Elizabeth by David Starkey ****
Starkey's biography of the early life of Britain's greatest Queen, Elizabeth I, reads in several places almost like a historical thriller. He concentrates especially on the motivations of the central characters, why they did things as well as what they actually did. The intricacies of the religious bickering was quite difficult for me to follow, but I am now much clearer on the main arguments and how seriously the different factions felt about what in some cases seems to be trivial word differences now. Elizabeth's personality shines through.

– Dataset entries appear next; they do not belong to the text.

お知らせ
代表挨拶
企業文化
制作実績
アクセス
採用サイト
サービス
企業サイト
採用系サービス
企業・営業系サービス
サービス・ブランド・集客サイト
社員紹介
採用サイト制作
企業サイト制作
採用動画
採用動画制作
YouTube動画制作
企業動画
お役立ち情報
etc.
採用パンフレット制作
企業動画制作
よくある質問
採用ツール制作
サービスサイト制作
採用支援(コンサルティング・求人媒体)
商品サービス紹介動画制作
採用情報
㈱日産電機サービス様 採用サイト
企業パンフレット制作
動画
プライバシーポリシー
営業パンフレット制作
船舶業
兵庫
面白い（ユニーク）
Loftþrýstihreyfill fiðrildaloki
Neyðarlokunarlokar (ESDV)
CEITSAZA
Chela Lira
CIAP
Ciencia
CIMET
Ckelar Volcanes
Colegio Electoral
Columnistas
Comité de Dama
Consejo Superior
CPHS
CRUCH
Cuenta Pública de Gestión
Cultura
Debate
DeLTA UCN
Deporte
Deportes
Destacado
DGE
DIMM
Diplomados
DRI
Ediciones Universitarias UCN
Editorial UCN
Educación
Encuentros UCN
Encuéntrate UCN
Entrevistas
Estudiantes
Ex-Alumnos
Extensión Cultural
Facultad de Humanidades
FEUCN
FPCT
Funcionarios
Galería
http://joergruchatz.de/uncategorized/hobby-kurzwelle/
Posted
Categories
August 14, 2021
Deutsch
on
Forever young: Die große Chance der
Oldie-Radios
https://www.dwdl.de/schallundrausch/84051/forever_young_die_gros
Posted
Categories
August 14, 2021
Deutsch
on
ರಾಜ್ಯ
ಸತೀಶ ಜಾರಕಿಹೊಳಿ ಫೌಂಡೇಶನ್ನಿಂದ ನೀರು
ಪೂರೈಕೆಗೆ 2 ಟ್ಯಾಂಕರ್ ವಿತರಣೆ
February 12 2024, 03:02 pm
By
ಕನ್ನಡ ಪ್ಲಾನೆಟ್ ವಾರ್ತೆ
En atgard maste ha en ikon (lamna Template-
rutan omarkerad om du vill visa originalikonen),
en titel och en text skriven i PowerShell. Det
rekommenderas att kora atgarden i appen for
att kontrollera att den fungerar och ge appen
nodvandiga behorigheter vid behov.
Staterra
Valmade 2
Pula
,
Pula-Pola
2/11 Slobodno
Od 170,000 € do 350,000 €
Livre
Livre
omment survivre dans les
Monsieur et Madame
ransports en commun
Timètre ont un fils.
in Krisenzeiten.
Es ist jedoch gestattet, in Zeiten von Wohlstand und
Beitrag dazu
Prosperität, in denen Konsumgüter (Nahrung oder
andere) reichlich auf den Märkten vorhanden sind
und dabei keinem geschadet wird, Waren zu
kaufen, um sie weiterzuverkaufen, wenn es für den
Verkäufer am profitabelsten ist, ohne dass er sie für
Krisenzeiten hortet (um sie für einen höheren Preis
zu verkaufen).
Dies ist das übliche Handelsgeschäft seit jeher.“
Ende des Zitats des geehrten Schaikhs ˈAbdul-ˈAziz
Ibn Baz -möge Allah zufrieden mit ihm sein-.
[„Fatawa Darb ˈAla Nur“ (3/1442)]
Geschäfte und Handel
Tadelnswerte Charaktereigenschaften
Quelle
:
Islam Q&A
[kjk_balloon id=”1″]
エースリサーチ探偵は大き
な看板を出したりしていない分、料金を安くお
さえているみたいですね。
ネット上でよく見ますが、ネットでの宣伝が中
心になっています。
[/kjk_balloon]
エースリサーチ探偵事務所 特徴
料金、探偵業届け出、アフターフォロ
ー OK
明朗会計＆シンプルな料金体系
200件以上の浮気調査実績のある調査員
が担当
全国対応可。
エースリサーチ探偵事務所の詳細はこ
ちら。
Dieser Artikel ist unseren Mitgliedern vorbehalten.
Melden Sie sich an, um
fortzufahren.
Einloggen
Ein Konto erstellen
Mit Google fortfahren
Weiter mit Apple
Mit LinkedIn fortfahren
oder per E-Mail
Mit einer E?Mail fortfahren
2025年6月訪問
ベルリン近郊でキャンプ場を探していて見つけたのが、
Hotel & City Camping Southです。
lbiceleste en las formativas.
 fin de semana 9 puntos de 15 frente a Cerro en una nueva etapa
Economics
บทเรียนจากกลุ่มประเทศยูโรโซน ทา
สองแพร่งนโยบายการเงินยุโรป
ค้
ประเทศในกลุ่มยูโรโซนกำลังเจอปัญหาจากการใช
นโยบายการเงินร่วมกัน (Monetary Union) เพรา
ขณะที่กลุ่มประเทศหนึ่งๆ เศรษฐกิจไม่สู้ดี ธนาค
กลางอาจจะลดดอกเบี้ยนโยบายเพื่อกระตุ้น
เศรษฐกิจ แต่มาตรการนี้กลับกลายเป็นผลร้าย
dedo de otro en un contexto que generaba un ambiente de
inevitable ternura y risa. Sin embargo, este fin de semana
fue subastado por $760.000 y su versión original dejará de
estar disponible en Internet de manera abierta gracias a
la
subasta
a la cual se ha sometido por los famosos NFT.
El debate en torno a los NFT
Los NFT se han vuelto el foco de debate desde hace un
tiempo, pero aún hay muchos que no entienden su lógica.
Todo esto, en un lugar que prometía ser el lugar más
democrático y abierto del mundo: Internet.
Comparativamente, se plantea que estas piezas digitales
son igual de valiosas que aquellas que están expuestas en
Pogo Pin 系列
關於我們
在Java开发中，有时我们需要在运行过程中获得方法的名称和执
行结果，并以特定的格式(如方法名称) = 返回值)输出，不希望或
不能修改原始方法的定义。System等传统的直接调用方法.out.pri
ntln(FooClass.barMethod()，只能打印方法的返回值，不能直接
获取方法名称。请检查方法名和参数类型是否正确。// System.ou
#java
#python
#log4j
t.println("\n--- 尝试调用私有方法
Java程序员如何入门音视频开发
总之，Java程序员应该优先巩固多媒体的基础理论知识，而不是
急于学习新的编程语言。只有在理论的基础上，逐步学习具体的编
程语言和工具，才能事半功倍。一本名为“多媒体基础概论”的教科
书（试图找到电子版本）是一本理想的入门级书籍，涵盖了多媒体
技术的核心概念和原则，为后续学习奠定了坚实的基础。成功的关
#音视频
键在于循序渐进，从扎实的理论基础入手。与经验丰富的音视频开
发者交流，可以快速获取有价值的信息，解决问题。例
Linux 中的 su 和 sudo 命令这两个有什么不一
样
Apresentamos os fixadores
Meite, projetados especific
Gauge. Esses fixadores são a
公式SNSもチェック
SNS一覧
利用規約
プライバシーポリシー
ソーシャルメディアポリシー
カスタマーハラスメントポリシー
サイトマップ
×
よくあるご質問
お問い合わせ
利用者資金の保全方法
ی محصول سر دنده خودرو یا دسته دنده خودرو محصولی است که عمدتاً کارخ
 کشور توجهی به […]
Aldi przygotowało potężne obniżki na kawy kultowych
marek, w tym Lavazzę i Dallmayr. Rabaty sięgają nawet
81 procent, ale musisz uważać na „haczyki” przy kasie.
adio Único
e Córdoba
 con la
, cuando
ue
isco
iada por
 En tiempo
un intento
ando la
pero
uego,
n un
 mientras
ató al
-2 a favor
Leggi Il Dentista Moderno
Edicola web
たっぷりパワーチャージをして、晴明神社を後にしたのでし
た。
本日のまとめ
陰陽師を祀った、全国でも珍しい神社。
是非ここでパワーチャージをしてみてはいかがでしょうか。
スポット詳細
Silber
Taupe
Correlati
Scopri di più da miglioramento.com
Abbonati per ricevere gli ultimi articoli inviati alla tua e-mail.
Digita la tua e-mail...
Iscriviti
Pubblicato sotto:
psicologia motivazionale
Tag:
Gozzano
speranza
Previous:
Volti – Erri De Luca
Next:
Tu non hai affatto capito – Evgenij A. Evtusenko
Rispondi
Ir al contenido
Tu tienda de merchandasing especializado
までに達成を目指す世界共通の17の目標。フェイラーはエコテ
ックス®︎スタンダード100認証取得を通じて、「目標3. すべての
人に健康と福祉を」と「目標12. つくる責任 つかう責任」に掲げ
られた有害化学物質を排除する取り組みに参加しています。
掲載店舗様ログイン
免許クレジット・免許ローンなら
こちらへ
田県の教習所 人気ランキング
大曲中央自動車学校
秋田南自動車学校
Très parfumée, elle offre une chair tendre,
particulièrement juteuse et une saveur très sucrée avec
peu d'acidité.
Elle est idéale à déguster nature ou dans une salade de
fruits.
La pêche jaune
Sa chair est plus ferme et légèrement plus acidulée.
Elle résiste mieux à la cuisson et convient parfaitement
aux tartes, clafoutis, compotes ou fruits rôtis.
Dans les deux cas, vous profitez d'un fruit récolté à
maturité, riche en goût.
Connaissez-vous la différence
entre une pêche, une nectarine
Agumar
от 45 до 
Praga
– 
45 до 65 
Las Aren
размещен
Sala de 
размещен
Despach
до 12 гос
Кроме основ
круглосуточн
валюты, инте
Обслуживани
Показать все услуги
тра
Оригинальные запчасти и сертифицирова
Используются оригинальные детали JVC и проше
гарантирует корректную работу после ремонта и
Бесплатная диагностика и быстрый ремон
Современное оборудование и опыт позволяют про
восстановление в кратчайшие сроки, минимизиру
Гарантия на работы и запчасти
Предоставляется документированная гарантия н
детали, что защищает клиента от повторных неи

There were many details of her childhood and adolescence that I did not previously know including just how many times she nearly didn't survive, let alone reign. There are two sections of colour plates that reproduce paintings so we get to see the protagonists as well as reading about them. Starkey has revisited and reinterpreted contemporary sources and is scathing about several other historians' opinions which is amusing to read. Overall, a great way to learn history.

The Man on the Balcony by Sjowall and Wahloo ***
I didn't find this third book in the Martin Beck crime series as gripping as the first two although it was still a good read. Apparently it is closely based on a real-life crime in Stockholm in the early 1960s so perhaps this had an effect on the writing style. Certainly the procedural part of the novel came to the fore more than the character insights that particularly interested me in the previous books. The dry humour wasn't as frequent either. I did like the device of seeing through the eyes of the eponymous man on the balcony right at the beginning and then not really knowing how he fitted into the story until much later.

Outer Dark by Cormac McCarthy ****
A brother and sister in an America of no particular place and time set out independently, poverty-stricken and travelling on foot. She is searching for the baby that he left out in a wood to die. He is searching for her. Between them they meet a cast of bizarre and dark characters, some possibly mythic, others only too depressingly human. McCarthy doesn't have a storyline as such but the series of scenes is compelling. His dialogue is incredibly real and I loved that I didn't even recognise many dialect words, much less understand them. I think there are probably deeper levels to this novel that I discovered at first reading and would be interested to learn what others took from it.

Alleluia America! by Carole Coleman ****
One of my WorldReads from Ireland

With apologies to Carole Coleman, this book is a far better read than I expected from the cover and synopsis. The Irish journalist undertook a tour of religious communities in America to try and discover why so much of their daily lives revolve around faith when religion generally is in decline across Europe. Coleman met with many people of varying beliefs both religious and political. Muslims, Jews and New Agers do get a voice but most are various types of Christians. The picture she paints of contemporary America is often frightening but allowed me understand more of the reasoning behind its public swagger and privately-held fears. I appreciated her calm and balanced questions and discussions in a area which is often fraught with high emotion. Perhaps a 2015 follow-up would be interesting?

That's all for February! I have just started listening to Cat's Cradle by Kurt Vonnegut on audio from and have Secret Speech by Tom Rob Smith and Revenge by Yoko Ogawa lined up to read.